Page images and extracted text:

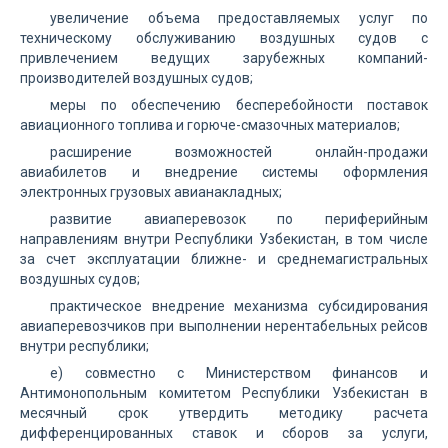
увеличение объема предоставляемых услуг по
техническому обслуживанию воздушных судов с
привлечением ведущих зарубежных компаний-
производителей воздушных судов;
меры по обеспечению бесперебойности поставок
авиационного топлива и горюче-смазочных материалов;
расширение возможностей онлайн-продажи
авиабилетов и внедрение системы оформления
электронных грузовых авианакладных;
развитие авиаперевозок по периферийным
направлениям внутри Республики Узбекистан, в том числе
за счет эксплуатации ближне- и среднемагистральных
воздушных судов;
практическое внедрение механизма субсидирования
авиаперевозчиков при выполнении нерентабельных рейсов
внутри республики;
е) совместно с Министерством финансов и
Антимонопольным комитетом Республики Узбекистан в
месячный срок утвердить методику расчета
дифференцированных ставок и сборов за услуги,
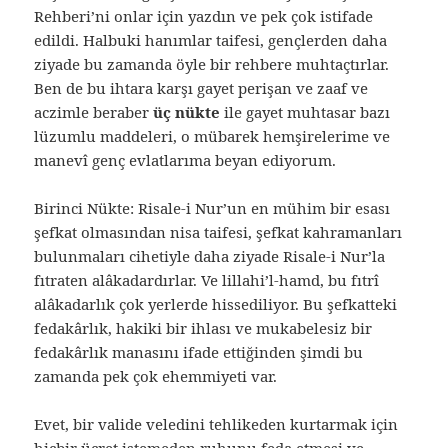
Rehberi’ni onlar için yazdın ve pek çok istifade
edildi. Halbuki hanımlar taifesi, gençlerden daha
ziyade bu zamanda öyle bir rehbere muhtaçtırlar.
Ben de bu ihtara karşı gayet perişan ve zaaf ve
aczimle beraber
üç nükte
ile gayet muhtasar bazı
lüzumlu maddeleri, o mübarek hemşirelerime ve
manevî genç evlatlarıma beyan ediyorum.
Birinci Nükte: Risale-i Nur’un en mühim bir esası
şefkat olmasından nisa taifesi, şefkat kahramanları
bulunmaları cihetiyle daha ziyade Risale-i Nur’la
fıtraten alâkadardırlar. Ve lillahi’l-hamd, bu fıtrî
alâkadarlık çok yerlerde hissediliyor. Bu şefkatteki
fedakârlık, hakiki bir ihlası ve mukabelesiz bir
fedakârlık manasını ifade ettiğinden şimdi bu
zamanda pek çok ehemmiyeti var.
Evet, bir valide veledini tehlikeden kurtarmak için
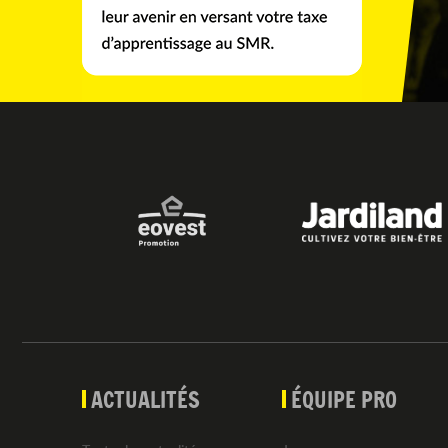
ACTUALITÉS
ÉQUIPE PRO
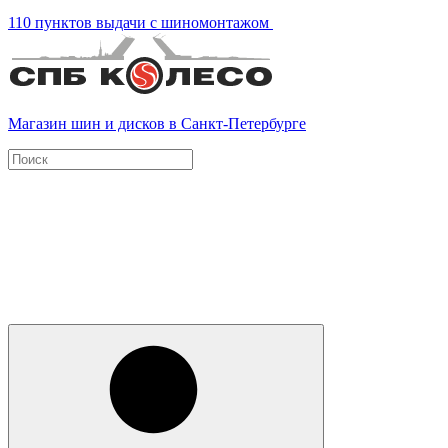
110 пунктов выдачи с шиномонтажом
Магазин шин и дисков в Санкт-Петербурге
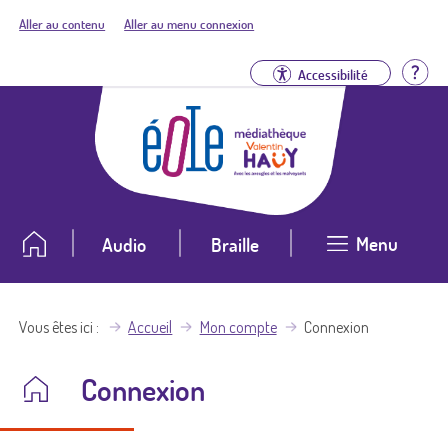
Aller au contenu
Aller au menu connexion
Aid
Accessibilité
Menu
Audio
Braille
Vous êtes ici
Accueil
Mon compte
Connexion
Connexion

* **What is needed**: The copy you give must run from the line containing "ziyade bu zamanda" through the last line of the records, exactly, with the pictures left out.

* **Task output**:
ziyade bu zamanda öyle bir rehbere muhtaçtırlar.
Ben de bu ihtara karşı gayet perişan ve zaaf ve
aczimle beraber
üç nükte
ile gayet muhtasar bazı
lüzumlu maddeleri, o mübarek hemşirelerime ve
manevî genç evlatlarıma beyan ediyorum.
Birinci Nükte: Risale-i Nur’un en mühim bir esası
şefkat olmasından nisa taifesi, şefkat kahramanları
bulunmaları cihetiyle daha ziyade Risale-i Nur’la
fıtraten alâkadardırlar. Ve lillahi’l-hamd, bu fıtrî
alâkadarlık çok yerlerde hissediliyor. Bu şefkatteki
fedakârlık, hakiki bir ihlası ve mukabelesiz bir
fedakârlık manasını ifade ettiğinden şimdi bu
zamanda pek çok ehemmiyeti var.
Evet, bir valide veledini tehlikeden kurtarmak için
ACTUALITÉS
ÉQUIPE PRO
110 пунктов выдачи с шиномонтажом
Магазин шин и дисков в Санкт-Петербурге
Aller au contenu
Aller au menu connexion
Aid
Accessibilité
Menu
Audio
Braille
Vous êtes ici
Accueil
Mon compte
Connexion
Connexion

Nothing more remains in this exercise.